Given data –
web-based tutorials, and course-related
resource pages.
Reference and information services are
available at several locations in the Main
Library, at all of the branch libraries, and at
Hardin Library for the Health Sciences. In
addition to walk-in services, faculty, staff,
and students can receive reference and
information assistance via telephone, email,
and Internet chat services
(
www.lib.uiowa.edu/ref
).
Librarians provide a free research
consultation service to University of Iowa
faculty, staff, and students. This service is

Task objective – No line should appear in the answer except those from the one containing "addition to walk-in" through the last line of the listing, each retyped exactly.

Written solution –
addition to walk-in services, faculty, staff,
and students can receive reference and
information assistance via telephone, email,
and Internet chat services
(
www.lib.uiowa.edu/ref
).
Librarians provide a free research
consultation service to University of Iowa
faculty, staff, and students. This service is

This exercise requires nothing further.